UAV-based Thermal Monitoring for Solar Farm Efficiency Analysis

By Muhammad OsamaReviewed by Laura ThomsonJun 5 2024

In a recent article published in the journal Engineering Science and Technology, an International Journal, researchers explored the application of unmanned aerial vehicles (UAVs) equipped with thermal imaging sensors to analyze solar farm efficiency. Their research aimed to validate the feasibility and effectiveness of this approach in detecting temperature variations, calculating photovoltaic (PV) efficiency, and identifying performance issues in solar panels.

Background

Solar energy is a clean and renewable power source with numerous environmental and economic benefits. However, solar panels, the critical components of solar farms, can be impacted by various factors that reduce their efficiency and lifespan. These factors include temperature fluctuations, dust accumulation, shading, degradation, and faults. Therefore, regular and precise monitoring and analysis of solar panel performance are essential to optimize energy output and preempt potential failures.

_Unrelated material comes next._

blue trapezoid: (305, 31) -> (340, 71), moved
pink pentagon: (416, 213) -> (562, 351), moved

Traditionally, solar farm monitoring has relied on manual inspections and periodic assessments, which are time-consuming and labor-intensive. However, integrating UAVs with thermal imaging sensors has revolutionized solar farm analysis in recent years.

Thermal imaging is a technique that captures infrared radiation emitted by objects and converts it into visible images displaying temperature distribution. UAVs equipped with thermal cameras can capture aerial thermal images of solar panels, enabling quick, accurate, and cost-effective temperature measurement, anomaly detection, and PV efficiency calculation.

About the Research

In this paper, the authors developed a novel methodology for analyzing solar farms' efficiency using UAV-based thermal monitoring. They selected a solar farm in Konya, Türkiye, for their study. This farm spans 5.59 hectares and comprises 12,962 solar panels arranged in 91 arrays.

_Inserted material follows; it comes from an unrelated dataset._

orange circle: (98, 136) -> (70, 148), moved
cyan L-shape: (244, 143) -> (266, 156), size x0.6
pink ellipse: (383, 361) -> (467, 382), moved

The study used a multirotor UAV (DJI Matrice 300 RTK) with an integrated camera (DJI Zenmuse H20T), which features thermal, wide-angle, and 200x zoom capabilities. The UAV also includes a real-time kinematic (RTK) positioning system that delivers high-precision aerial photographs with centimeter-level accuracy.

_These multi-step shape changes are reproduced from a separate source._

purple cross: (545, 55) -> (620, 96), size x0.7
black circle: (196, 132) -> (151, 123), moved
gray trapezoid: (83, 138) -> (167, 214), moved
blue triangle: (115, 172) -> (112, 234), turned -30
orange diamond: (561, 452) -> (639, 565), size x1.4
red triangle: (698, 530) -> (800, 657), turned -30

The researchers conducted low-altitude photogrammetric flights with the UAV over the solar farm at three different times: morning, midday, and afternoon. They captured thermal images of the solar panels in radiometric joint photographic experts group (R-JPEG) format with a resolution of 640x512 pixels. These images were then converted into a tagged image file format (TIFF) with reflectance values and processed using photogrammetric methods to produce thermal orthomosaic data-high-resolution images that combine multiple overlapping images into a single dataset.

The thermal orthomosaic data were segmented using image processing techniques to extract the geometry and temperature of each solar panel. Finally, the study calculated the PV efficiency of each panel using a formula that relates the panel efficiency to the panel temperature, the reference temperature, and the panel's temperature coefficient.

Research Findings

The outcomes revealed significant variations in the temperature and efficiency of the solar panels throughout the day and across the solar farm. The solar panels' lowest and highest recorded temperatures were 6.09 °C and 66.37 °C, respectively. Similarly, the PV efficiencies varied, with the lowest recorded efficiency at 17.03% and the highest at 18.25%. Therefore, UAV-based thermal monitoring proved effective for solar farms' thermal monitoring and efficiency analysis. UAVs could capture high-resolution thermal data of solar panels, allowing for calculating PV efficiency and identifying performance issues.

The authors noted that several factors influenced the solar panels' temperature and efficiency, including the sun's position, cloud cover, and orientation of the panels. The highest efficiencies were recorded in the afternoon when the temperature was lower, and the solar incidence angle was gentler. The study identified certain panels with lower efficiency, indicating potential performance issues or degradation.

Applications

This research demonstrated the extensive potential of UAV-based thermal monitoring for solar farm management. This approach facilitates rapid, accurate, and comprehensive efficiency analysis of solar farms, helping to optimize energy production and enhance economic viability.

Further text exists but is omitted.